**Transcribed page contents:**
::::::::
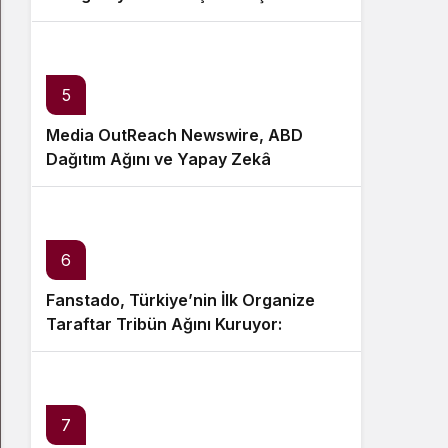
5
Media OutReach Newswire, ABD
Dağıtım Ağını ve Yapay Zekâ
Görünürlüğünü Güçlendiriyor
6
Fanstado, Türkiye’nin İlk Organize
Taraftar Tribün Ağını Kuruyor:
İşletmeler İçin Başvurular Açıldı
7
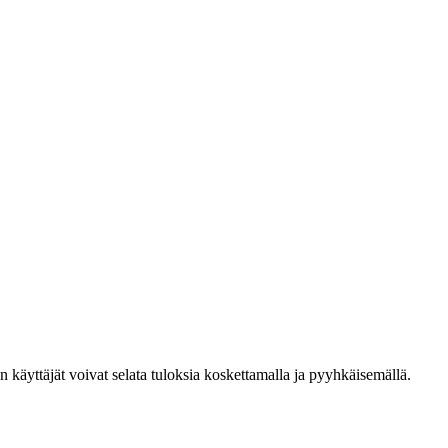
den käyttäjät voivat selata tuloksia koskettamalla ja pyyhkäisemällä.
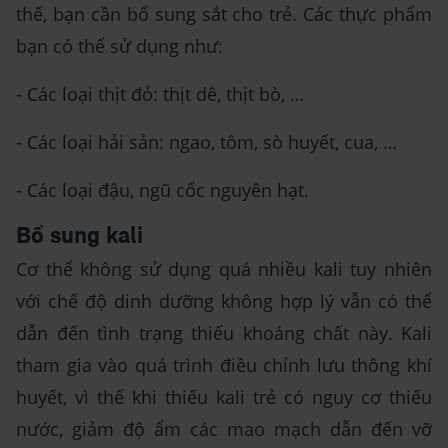
thế, bạn cần bổ sung sắt cho trẻ. Các thực phẩm
bạn có thể sử dụng như:
- Các loại thịt đỏ: thịt dê, thịt bò, …
- Các loại hải sản: ngao, tôm, sò huyết, cua, …
- Các loại đậu, ngũ cốc nguyên hạt.
Bổ sung kali
Cơ thể không sử dụng quá nhiều kali tuy nhiên
với chế độ dinh dưỡng không hợp lý vẫn có thể
dẫn đến tình trạng thiếu khoáng chất này. Kali
tham gia vào quá trình điều chỉnh lưu thông khí
huyết, vì thế khi thiếu kali trẻ có nguy cơ thiếu
nước, giảm độ ẩm các mao mạch dẫn đến vỡ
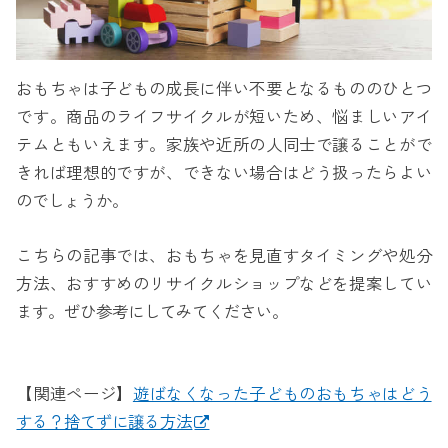
おもちゃは子どもの成長に伴い不要となるもののひとつ
です。商品のライフサイクルが短いため、悩ましいアイ
テムともいえます。家族や近所の人同士で譲ることがで
きれば理想的ですが、できない場合はどう扱ったらよい
のでしょうか。
こちらの記事では、おもちゃを見直すタイミングや処分
方法、おすすめのリサイクルショップなどを提案してい
ます。ぜひ参考にしてみてください。
【関連ページ】
遊ばなくなった子どものおもちゃはどう
する？捨てずに譲る方法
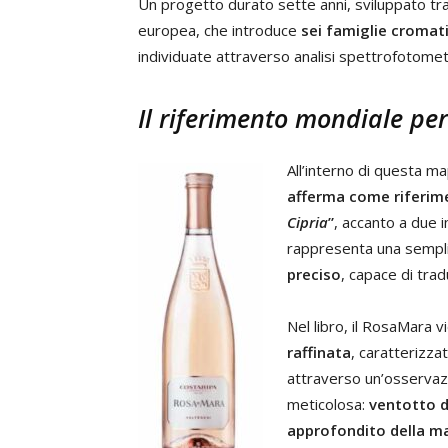
Un progetto durato sette anni, sviluppato tra c
europea, che introduce
sei famiglie cromat
individuate attraverso analisi spettrofotometr
Il riferimento mondiale per 
All’interno di questa m
afferma come riferime
Cipria
”
, accanto a due 
rappresenta una semplic
preciso
, capace di trad
Nel libro, il RosaMara 
raffinata
, caratterizzat
attraverso un’osservaz
meticolosa:
ventotto d
approfondito della m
::::::::
**What you should do:** Only lines with the word "attraverso" are wanted, so copy each one from the records.

**Answer to this task:**
individuate attraverso analisi spettrofotometr
attraverso un’osservaz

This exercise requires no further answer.